Imagine a completely naïve customer – they have not hired you or bought from you, or anyone like you, ever.  What is going through their minds?  What confusion and muddle are they experiencing and what basic signposts can you provide to help them understand what is available to them?  What are the basics to understanding your world?

And then think about the end of the process, which I encourage you to think about in Step #4.  If we call the the initial muddle of a complete novice is Stage #1 (for the customer) and signing the final purchase order/contract as Stage #7, then can we work out the intervening five stages that a customer goes through as they gain sufficient experience and understanding to buy from us.

This is the kind of exercise that we want to do practically rather than theoretically, and also the kind of exercise that we don’t want to jump into as you might try if you came to this paragraph first.  Though you don’t need to go through all the website set up that I have listed, working through step-by-step brings us gently to place where we can understand what a customer goes through when they buy a complicated service – as they transition from a newcomer to an expert consumer.

This is the bulk of the work to bringing your website into your business as a major player.
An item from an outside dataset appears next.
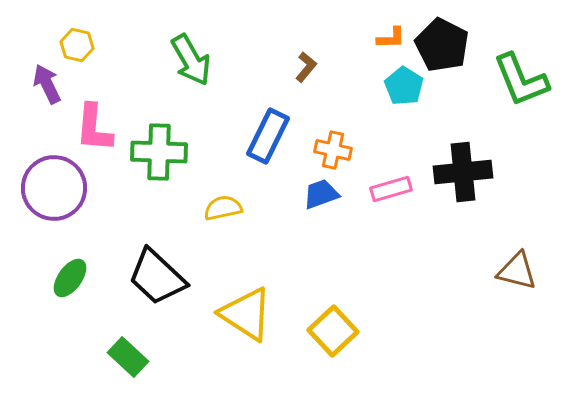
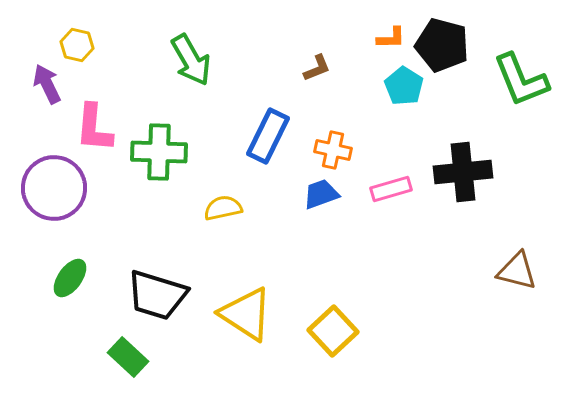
black pentagon: rotated 12 degrees counterclockwise
brown L-shape: moved 11 px right, 1 px down; rotated 28 degrees clockwise
black trapezoid: moved 18 px down; rotated 26 degrees counterclockwise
From that point, you can make your website much more interesting.  You will also start to use Google Analytics with more verve, too.  GA will tell you where people are landing on your site.  If rank newbies are hitting content intended for people around Stage 5, you can expect them to bounce off your site.  And you might adjust your site but adding a clear path from 1 to 7 that appears on every single page.

It is here that you provide a very significant pre-sales service where customers learn what is available to them in this world to make their lives better; and how to set about learning more and becoming more involved.

Once you have got this far, then you will become more demanding of the CMS that you are using, be it WordPress or Drupal, and the whole business of running your Website will become much more interesting and rewarding – both task by task and sale by sale.

I hope this helps and that these 7 steps help you understand what is involved in running a website.  I hope you feel confident to set about developing a website and copying with the internet plumbing.

And above all, I hope you are able to develop fantastic websites that help people discover your world and to benefit from it in ways that benefit them and bring them economic advantage.